● **What you should do**:
Which lines of the records below contain the word "MIDS"? Report each of them in full.

==== Supplied data ====

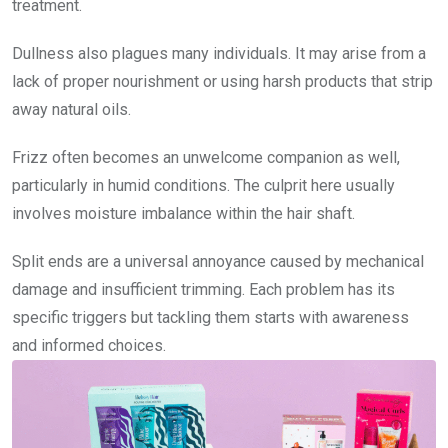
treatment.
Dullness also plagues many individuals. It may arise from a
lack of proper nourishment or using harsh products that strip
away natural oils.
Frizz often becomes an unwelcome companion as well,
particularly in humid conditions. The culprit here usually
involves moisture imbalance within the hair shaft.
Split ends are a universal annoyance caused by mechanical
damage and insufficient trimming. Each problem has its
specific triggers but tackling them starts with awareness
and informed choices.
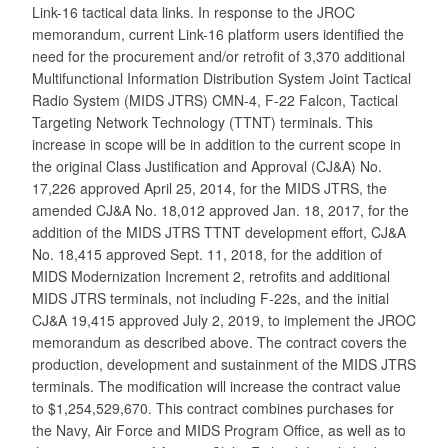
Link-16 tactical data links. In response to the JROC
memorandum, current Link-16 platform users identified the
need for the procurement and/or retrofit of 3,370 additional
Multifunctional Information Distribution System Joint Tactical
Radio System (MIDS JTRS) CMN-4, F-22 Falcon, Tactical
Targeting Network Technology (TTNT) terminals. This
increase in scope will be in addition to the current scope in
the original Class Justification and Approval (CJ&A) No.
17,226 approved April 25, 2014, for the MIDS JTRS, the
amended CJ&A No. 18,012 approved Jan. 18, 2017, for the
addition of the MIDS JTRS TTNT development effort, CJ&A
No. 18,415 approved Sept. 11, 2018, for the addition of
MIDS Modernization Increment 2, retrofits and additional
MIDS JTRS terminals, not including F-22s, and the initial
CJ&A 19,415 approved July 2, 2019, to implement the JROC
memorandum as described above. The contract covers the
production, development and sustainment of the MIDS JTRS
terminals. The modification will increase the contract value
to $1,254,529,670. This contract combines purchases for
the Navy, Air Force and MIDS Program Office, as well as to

====
==== Supplied data ====

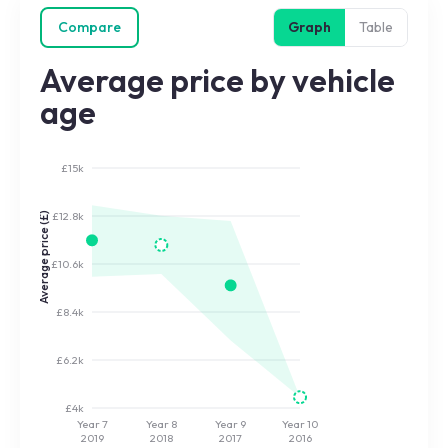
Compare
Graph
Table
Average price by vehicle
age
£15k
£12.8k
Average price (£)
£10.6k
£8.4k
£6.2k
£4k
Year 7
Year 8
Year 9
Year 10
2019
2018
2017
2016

====

● **Written solution**:
Radio System (MIDS JTRS) CMN-4, F-22 Falcon, Tactical
17,226 approved April 25, 2014, for the MIDS JTRS, the
addition of the MIDS JTRS TTNT development effort, CJ&A
MIDS Modernization Increment 2, retrofits and additional
MIDS JTRS terminals, not including F-22s, and the initial
production, development and sustainment of the MIDS JTRS
the Navy, Air Force and MIDS Program Office, as well as to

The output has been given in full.